» Problem to work on
All lines of the data shown below should be output exactly as they stand.

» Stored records
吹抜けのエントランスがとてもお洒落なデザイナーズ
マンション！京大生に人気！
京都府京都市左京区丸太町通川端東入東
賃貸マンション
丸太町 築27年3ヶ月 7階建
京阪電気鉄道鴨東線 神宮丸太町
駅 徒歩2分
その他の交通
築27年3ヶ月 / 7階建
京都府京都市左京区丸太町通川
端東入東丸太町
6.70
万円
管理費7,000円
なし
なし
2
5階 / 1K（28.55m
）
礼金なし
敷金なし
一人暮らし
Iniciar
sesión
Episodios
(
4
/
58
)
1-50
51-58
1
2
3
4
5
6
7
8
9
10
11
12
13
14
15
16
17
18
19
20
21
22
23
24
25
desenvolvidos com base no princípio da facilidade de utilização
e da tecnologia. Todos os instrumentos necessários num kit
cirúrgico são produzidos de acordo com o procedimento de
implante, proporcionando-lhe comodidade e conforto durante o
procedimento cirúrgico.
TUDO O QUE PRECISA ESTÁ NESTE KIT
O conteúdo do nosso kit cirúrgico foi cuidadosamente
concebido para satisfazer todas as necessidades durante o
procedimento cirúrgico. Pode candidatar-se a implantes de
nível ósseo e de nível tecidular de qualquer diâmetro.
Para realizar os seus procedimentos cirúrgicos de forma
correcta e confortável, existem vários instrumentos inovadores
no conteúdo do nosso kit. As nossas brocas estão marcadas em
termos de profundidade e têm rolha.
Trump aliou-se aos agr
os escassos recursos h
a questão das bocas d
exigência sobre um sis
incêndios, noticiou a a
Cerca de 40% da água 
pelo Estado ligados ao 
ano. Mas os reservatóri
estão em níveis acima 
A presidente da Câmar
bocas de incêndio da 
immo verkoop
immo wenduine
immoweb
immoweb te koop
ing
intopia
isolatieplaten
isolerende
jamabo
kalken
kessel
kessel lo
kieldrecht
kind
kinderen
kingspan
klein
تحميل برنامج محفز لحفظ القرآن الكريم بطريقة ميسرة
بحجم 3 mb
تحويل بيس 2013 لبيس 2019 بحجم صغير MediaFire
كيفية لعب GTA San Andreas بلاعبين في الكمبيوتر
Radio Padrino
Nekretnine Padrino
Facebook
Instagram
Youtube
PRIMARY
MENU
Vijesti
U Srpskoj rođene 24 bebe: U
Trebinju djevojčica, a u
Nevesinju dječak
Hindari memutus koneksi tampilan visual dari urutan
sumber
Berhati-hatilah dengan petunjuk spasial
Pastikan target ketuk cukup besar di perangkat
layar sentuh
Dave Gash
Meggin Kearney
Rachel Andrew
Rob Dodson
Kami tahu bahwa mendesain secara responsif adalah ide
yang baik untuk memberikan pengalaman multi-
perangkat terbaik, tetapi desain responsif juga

» Response area
吹抜けのエントランスがとてもお洒落なデザイナーズ
マンション！京大生に人気！
京都府京都市左京区丸太町通川端東入東
賃貸マンション
丸太町 築27年3ヶ月 7階建
京阪電気鉄道鴨東線 神宮丸太町
駅 徒歩2分
その他の交通
築27年3ヶ月 / 7階建
京都府京都市左京区丸太町通川
端東入東丸太町
6.70
万円
管理費7,000円
なし
なし
2
5階 / 1K（28.55m
）
礼金なし
敷金なし
一人暮らし
Iniciar
sesión
Episodios
(
4
/
58
)
1-50
51-58
1
2
3
4
5
6
7
8
9
10
11
12
13
14
15
16
17
18
19
20
21
22
23
24
25
desenvolvidos com base no princípio da facilidade de utilização
e da tecnologia. Todos os instrumentos necessários num kit
cirúrgico são produzidos de acordo com o procedimento de
implante, proporcionando-lhe comodidade e conforto durante o
procedimento cirúrgico.
TUDO O QUE PRECISA ESTÁ NESTE KIT
O conteúdo do nosso kit cirúrgico foi cuidadosamente
concebido para satisfazer todas as necessidades durante o
procedimento cirúrgico. Pode candidatar-se a implantes de
nível ósseo e de nível tecidular de qualquer diâmetro.
Para realizar os seus procedimentos cirúrgicos de forma
correcta e confortável, existem vários instrumentos inovadores
no conteúdo do nosso kit. As nossas brocas estão marcadas em
termos de profundidade e têm rolha.
Trump aliou-se aos agr
os escassos recursos h
a questão das bocas d
exigência sobre um sis
incêndios, noticiou a a
Cerca de 40% da água 
pelo Estado ligados ao 
ano. Mas os reservatóri
estão em níveis acima 
A presidente da Câmar
bocas de incêndio da 
immo verkoop
immo wenduine
immoweb
immoweb te koop
ing
intopia
isolatieplaten
isolerende
jamabo
kalken
kessel
kessel lo
kieldrecht
kind
kinderen
kingspan
klein
تحميل برنامج محفز لحفظ القرآن الكريم بطريقة ميسرة
بحجم 3 mb
تحويل بيس 2013 لبيس 2019 بحجم صغير MediaFire
كيفية لعب GTA San Andreas بلاعبين في الكمبيوتر
Radio Padrino
Nekretnine Padrino
Facebook
Instagram
Youtube
PRIMARY
MENU
Vijesti
U Srpskoj rođene 24 bebe: U
Trebinju djevojčica, a u
Nevesinju dječak
Hindari memutus koneksi tampilan visual dari urutan
sumber
Berhati-hatilah dengan petunjuk spasial
Pastikan target ketuk cukup besar di perangkat
layar sentuh
Dave Gash
Meggin Kearney
Rachel Andrew
Rob Dodson
Kami tahu bahwa mendesain secara responsif adalah ide
yang baik untuk memberikan pengalaman multi-
perangkat terbaik, tetapi desain responsif juga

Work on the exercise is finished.